Memorial of St. Lucy, Virgin & Martyr

Scripture Readings

‘Tis the season for Christmas specials: The Grinch. A Charlie Brown Christmas, Home Alone, It’s a Wonderful Life. Set out some Christmas cookies, a bowl of Chex Mix, and a few mugs of hot chocolate. Add a snowy forecast, a few loved ones, and a screening of your favorite Holiday special, and you’ve got the perfect recipe for a Christmasy evening.

And for good reason. One way or another, those specials (along with those holiday treats) capture something important about the season—that it’s about generosity, losing yourself to joy, seeing the good in your life now, discovering that your enemy isn’t, well, your enemy, taking pleasure in the flavors of the season, and so on.

As you plan your festive evening, I’d like to suggest an addition to your annual Christmas “specials” list: Babette’s Feast (1987). The film is set in a very small fishing village in 19th century Denmark. The people of the village are haunted (for good and ill) by the memory of the Protestant pastor who nurtured his flock there. His two daughters, who (though very gifted and beautiful) never married because their father didn’t  want them to leave his side.

Many years after his passing, a middle-age woman from Paris shows up one stormy night on their doorstep. She has lost her husband to political violence in the city and is at risk herself. She arrives with a letter from an old admirer of one of the sisters—he asks her and her sister to take the woman in. Reluctantly, they do.

But what will they do with her? She comes from the city. She wears fine fabrics. She obviously knows nothing of life in a small fishing village. What can she possibly do to earn her keep?

Turns out Babette can cook, and so she lives in an upper room in the sisters’ home and serves as their cook and housekeeper. In time, she takes over the sisters’ roll cooking and delivering meals to shut-ins in the village. Notably, even with very limited access to grocery items, herbs, and spices, Babette manages to transform the thick and pasty fish stew that the sisters traditionally served into something downright tasty. Recipients receive her meals like tiny miracles.

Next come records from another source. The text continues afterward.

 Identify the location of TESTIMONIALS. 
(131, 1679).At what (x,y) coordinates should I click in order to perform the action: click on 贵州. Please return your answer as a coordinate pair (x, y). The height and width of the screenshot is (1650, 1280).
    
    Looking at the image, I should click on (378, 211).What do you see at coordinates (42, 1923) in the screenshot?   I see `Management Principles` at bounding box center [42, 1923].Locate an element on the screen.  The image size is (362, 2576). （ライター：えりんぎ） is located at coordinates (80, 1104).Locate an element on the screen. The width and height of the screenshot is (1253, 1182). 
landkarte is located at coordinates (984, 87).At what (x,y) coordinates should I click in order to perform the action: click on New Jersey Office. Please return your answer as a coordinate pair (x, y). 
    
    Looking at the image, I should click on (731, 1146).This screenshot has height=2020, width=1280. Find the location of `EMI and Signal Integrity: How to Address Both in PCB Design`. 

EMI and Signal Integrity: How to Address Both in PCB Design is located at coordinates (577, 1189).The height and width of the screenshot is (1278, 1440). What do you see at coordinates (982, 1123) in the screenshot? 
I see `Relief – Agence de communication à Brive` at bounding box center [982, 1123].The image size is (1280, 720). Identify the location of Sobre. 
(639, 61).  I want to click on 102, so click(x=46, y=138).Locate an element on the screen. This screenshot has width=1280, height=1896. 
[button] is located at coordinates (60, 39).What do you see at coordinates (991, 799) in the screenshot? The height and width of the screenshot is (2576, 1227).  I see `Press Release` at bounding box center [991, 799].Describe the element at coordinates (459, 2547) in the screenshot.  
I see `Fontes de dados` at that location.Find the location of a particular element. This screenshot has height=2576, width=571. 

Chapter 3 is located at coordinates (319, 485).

Things take a dramatic turn in the tiny village when Babette finds out that the lottery ticket she bought years ago (and a friend renewed annually) won! Suddenly, she is rich with 10,000 Francs.

I will resist the temptation to tell you the rest of the story because you must see it for yourself. But, I do want to say this.

With her winnings, Babette creates a work of art that transforms her guests such that old slights are resolved, anger turns to laughter, delight replaces judgment, joy overcomes fear, envy falls to friendship, a cold austerity gives way to loving excess. A Christmas story, to be sure.

The crucial moment in the film comes when the very pious church members (who feared that the “strange” items on Babette’s menu were somehow satanic) begin to enjoy it (and especially the fine wine). This is when the community begins to learn who Babette is. 

When Babette arrived on the sisters’ doorstep, she was destitute. She had nothing and no one. The sisters took her in. They were her providers. She, their very efficient, frugal, and hard working cook and housekeeper.

Babette certainly was those things. But to sum her up that way was to misrecognize her—to not really see who she as.

Lots of people did not recognize Jesus in his time for who he really was either. And, as we learn in the Gospel passage for today, that was true for John the Baptist too. Like the sisters and their church community, people in Jesus’ time misrecognized him and John the Baptist.  All they could see were two men who threatened the powers that be and the status quo. Problems to be eliminated, exiled, imprisoned, beheaded, crucified.

Recognition: Seeing the other for who they really are, as best we can. This is by no means easy. And, Jesus wants us to know, it’s our calling. Moreover, he thinks we can do it. May we make it so.